TTMS szykował się już do debiutu na GPW w 2020 r., ale wtedy przeszkodził mu wybuch wojny w Ukrainie. Za drugi razem, w październiku ubiegłego roku, nastroje na giełdzie były słabe, a w powodzeniu oferty software house'u nie pomógł rozczarowujący debiut Żabki. Inwestorzy instytucjonalni nie przystali na cenę oczekiwaną przez władze TTMS-u. Sebastian Sokołowski, prezes spółki, deklarował, że będzie obserwować sytuację rynkową, by w sprzyjającym momencie wrócić do oferty. Teraz podtrzymuje zapowiedź.
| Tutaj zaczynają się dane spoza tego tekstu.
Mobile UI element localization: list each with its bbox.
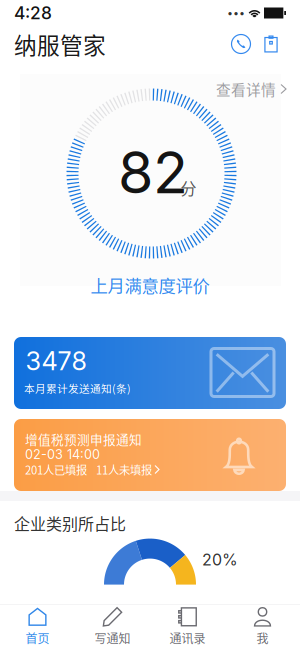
- staticText: 增值税预测申报通知: [25, 430, 142, 448]
- button[interactable]: 查看详情: [210, 72, 292, 106]
- staticText: 201人已填报: [25, 461, 87, 478]
- staticText: •••: [227, 6, 245, 19]
- staticText: 写通知: [94, 629, 130, 647]
- staticText: 首页: [26, 629, 50, 647]
- button[interactable]: 首页: [0, 604, 75, 650]
- staticText: 4:28: [14, 2, 52, 24]
- staticText: 分: [180, 176, 196, 199]
- button[interactable]: 写通知: [75, 604, 150, 650]
- staticText: 11人未填报: [96, 461, 152, 478]
- staticText: 82: [118, 138, 188, 207]
- button[interactable]: 通讯录: [150, 604, 225, 650]
- staticText: 上月满意度评价: [90, 272, 210, 298]
- button[interactable]: 3478: [14, 337, 286, 409]
- staticText: 我: [256, 629, 268, 647]
- staticText: 20%: [202, 550, 238, 569]
- staticText: [152, 461, 155, 478]
- staticText: 本月累计发送通知(条): [24, 380, 131, 396]
- button[interactable]: 我: [225, 604, 300, 650]
- button[interactable]: 增值税预测申报通知: [14, 419, 286, 491]
- staticText: 通讯录: [170, 629, 206, 647]
- staticText: 查看详情: [216, 78, 276, 100]
- staticText: 3478: [26, 346, 86, 376]
- button[interactable]: Call: [226, 29, 256, 59]
- staticText: 02-03 14:00: [25, 447, 100, 462]
- button[interactable]: Contact card: [256, 29, 286, 59]
- staticText: 纳服管家: [14, 28, 106, 60]
- staticText: 企业类别所占比: [14, 511, 126, 535]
Tymczasem spółka przedstawiła wyniki za 2024 r. Zysk netto sięgnął 34,5 mln zł, a przychody wzrosły o 7,7 proc. do 233,7 mln zł. Jak wynika z informacji prasowej, wzrost sprzedaży przekraczający 100 proc. odnotowano w sektorze obronnym, gdzie firma realizuje kontrakty m.in. dla NATO Standardization Office.
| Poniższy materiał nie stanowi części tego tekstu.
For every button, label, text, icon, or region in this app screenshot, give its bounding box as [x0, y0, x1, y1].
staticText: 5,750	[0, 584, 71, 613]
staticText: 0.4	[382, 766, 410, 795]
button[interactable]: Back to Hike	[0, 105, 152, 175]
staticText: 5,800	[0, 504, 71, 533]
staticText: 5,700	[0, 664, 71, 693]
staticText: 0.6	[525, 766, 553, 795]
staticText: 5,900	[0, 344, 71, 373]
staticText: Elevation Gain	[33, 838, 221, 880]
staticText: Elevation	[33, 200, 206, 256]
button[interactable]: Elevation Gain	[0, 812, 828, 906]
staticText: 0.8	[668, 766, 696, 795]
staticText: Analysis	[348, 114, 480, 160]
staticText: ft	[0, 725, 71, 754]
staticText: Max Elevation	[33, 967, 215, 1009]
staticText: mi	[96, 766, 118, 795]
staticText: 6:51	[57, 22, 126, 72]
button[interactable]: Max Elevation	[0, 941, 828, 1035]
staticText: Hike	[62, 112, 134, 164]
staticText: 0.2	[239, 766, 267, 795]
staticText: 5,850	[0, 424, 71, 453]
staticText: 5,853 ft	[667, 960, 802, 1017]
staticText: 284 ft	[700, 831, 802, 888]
– Za nami kolejny rekordowy rok pod względem wyników finansowych. To efekt systematycznie rosnącej świadomości rynku, że zaawansowane technologie IT stanowią nie tylko strategiczne narzędzie budowania przewagi konkurencyjnej, ale przede wszystkim filar bezpieczeństwa w niepewnych czasach. Zasada ta ma odzwierciedlenie szczególnie w sektorze obronnym, gdzie w 2024 r. posiadane kompetencje i koncesje pozwoliły nam na podwojenie wartości portfela zamówień. Dostrzegam ogromny potencjał wykorzystania najnowszych technologii, zwłaszcza przy rosnących potrzebach w obszarach cyberbezpieczeństwa oraz sztucznej inteligencji. W najbliższych latach spodziewam się dalszej ekspansji spółki w tym sektorze przy współpracy z kluczowymi instytucjami międzynarodowymi, jak NATO, ACT czy ESA – mówi Sebastian Sokołowski.
Taka była jesienią oczekiwana, maksymalna wartość emisji akcji TTMS-u. Według informacji PB inwestorzy gotowi byli wyłożyć 48 mln zł.
Po sfinalizowaniu przejęć w Danii i Szwajcarii spółka szuka kolejnych celów w Europie Zachodniej, Skandynawii oraz Australii.
–. Przejęcia, zwłaszcza w Europie Zachodniej, to kluczowy element strategii rozwoju Grupy TTMS i szansa na jej przyspieszony rozwój oraz ekspansję na nowych rynkach. Jesteśmy też coraz bliżej nabycia spółki w Australii, która ma pełnić kluczową rolę przy pozyskiwaniu klientów w tamtym regionie oraz wspierać działalność naszych firm w Indiach i Malezji – mówi Sebastian Sokołowski.
Formalnie poprzednia oferta publiczna TTMS-u została odwołana i do rozpoczęcia kolejnej konieczne będzie sporządzenie na nowo prospektu emisyjnego.